Indicators of undesirable marine eutrophication

Most existing eutrophication indicators are based on Chlorophyll a (Chl a), a parameter integrative of phytoplankton biomass, in combination with physico-chemical indicators.


Meris chlorophyll a concentration (percentile 90) in 2011 (Credit: MarCoast project)

However Chl a as such is often not sufficient to properly assess the negative effect of changing nutrient loads on the ecosystem structure and function. For instance regional indicators based on either the combination of phytoplankton biomass and diversity metrics (e.g. Spatharis and Tsirtis 2010) or an undesirable cell threshold (e.g. Phaeocystis; Lancelot et al., 2009) have been suggested for respectively the Mediterranean Sea and Southern North Sea ecosystems.


Phaeocystis globosa. Left: colonies; right: foam produced by the degradation of colonies (credit: V.Rousseau).

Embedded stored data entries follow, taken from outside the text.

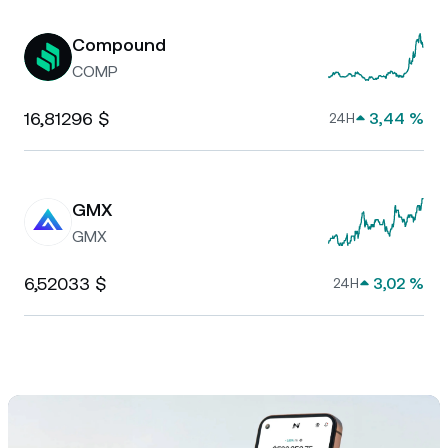
Compound
COMP
16,81296 $
3,44 %
24H
GMX
GMX
6,52033 $
3,02 %
24H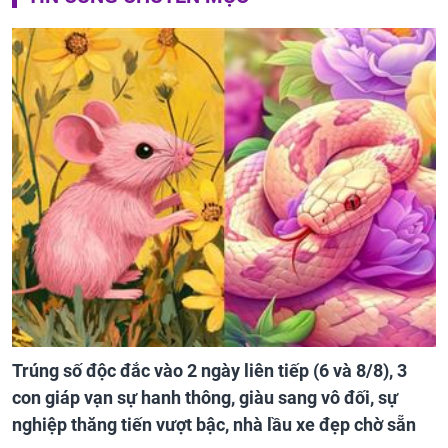
Chồng Hồ Hạnh Nhi trở thành tâm điểm bàn tán trên
mạng xã hội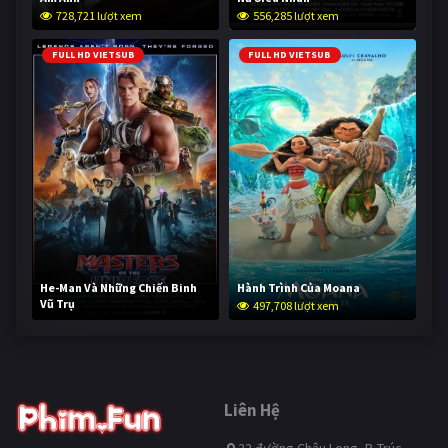
728,721 lượt xem
556,285 lượt xem
FULL HD VIETSUB
FULL HD VIETSUB
He-Man Và Những Chiến Binh
Hành Trình Của Moana
Vũ Trụ
497,708 lượt xem
247,084 lượt xem
Liên Hệ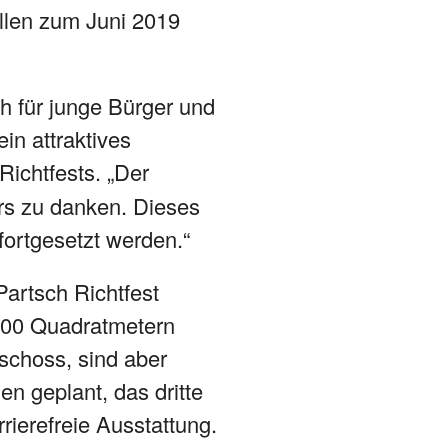
ollen zum Juni 2019
ch für junge Bürger und
in attraktives
Richtfests. „Der
ers zu danken. Dieses
ortgesetzt werden.“
artsch Richtfest
.000 Quadratmetern
eschoss, sind aber
n geplant, das dritte
rierefreie Ausstattung.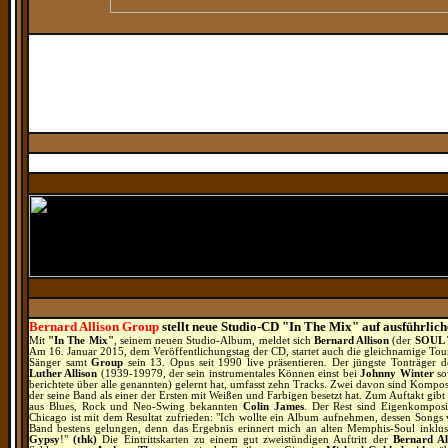
Bernard Allison Group
stellt neue Studio-CD "In The Mix" auf ausführlich
Mit
"In The Mix"
, seinem neuen Studio-Album, meldet sich
Bernard Allison
(der
SOUL
Am 16. Januar 2015, dem Veröffentlichungstag der CD, startet auch die gleichnamige Tour
Sänger samt
Group
sein 13. Opus seit 1990 live präsentieren. Der jüngste Tonträger
Luther Allison
(1939-19979, der sein instrumentales Können einst bei
Johnny Winter
so
berichtete über alle genannten) gelernt hat, umfasst zehn Tracks. Zwei davon sind Kompos
der seine Band als einer der Ersten mit Weißen und Farbigen besetzt hat. Zum Auftakt gibt 
aus Blues, Rock und Neo-Swing bekannten
Colin James
. Der Rest sind Eigenkompos
Chicago ist mit dem Resultat zufrieden: "Ich wollte ein Album aufnehmen, dessen Songs v
Band bestens gelungen, denn das Ergebnis erinnert mich an alten Memphis-Soul inklu
Gypsy
!"
(thk)
Die Eintrittskarten zu einem gut zweistündigen Auftritt der
Bernard Al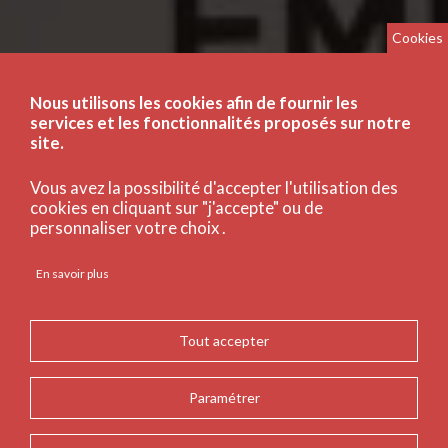
Cookies
Nous utilisons les cookies afin de fournir les
services et les fonctionnalités proposés sur notre
site.
Vous avez la possibilité d'accepter l'utilisation des
cookies en cliquant sur "j'accepte" ou de
personnaliser votre choix .
En savoir plus
Tout accepter
Paramétrer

Overall there is an urgent need for identifying ecologically-based indicators for scaling eutrophication problems in regional seas and identifying ecologically-sound targets. In addition, as local ecosystems extend over countries and water masses continuously cross national boundaries, an integrated and consistent EU policy would require an homogenization of the official thresholds defining the Good Environmental Status (GES) across the NEA.


Lancelot, C., Rousseau, V. and Gypens, N., 2009. Ecologically based indicators for Phaeocystis disturbance in eutrophied Belgian coastal waters (Southern North Sea) based on field observations and ecological modeling. Journal of Sea research, 61: 44-49.

Spatharis, S. and Tsirtsis, G., 2010. Ecological quality scales based on phytoplankton for the implementation of water framework directive in the Eastern Mediterranean. Ecological Indicators, 10: 840-847.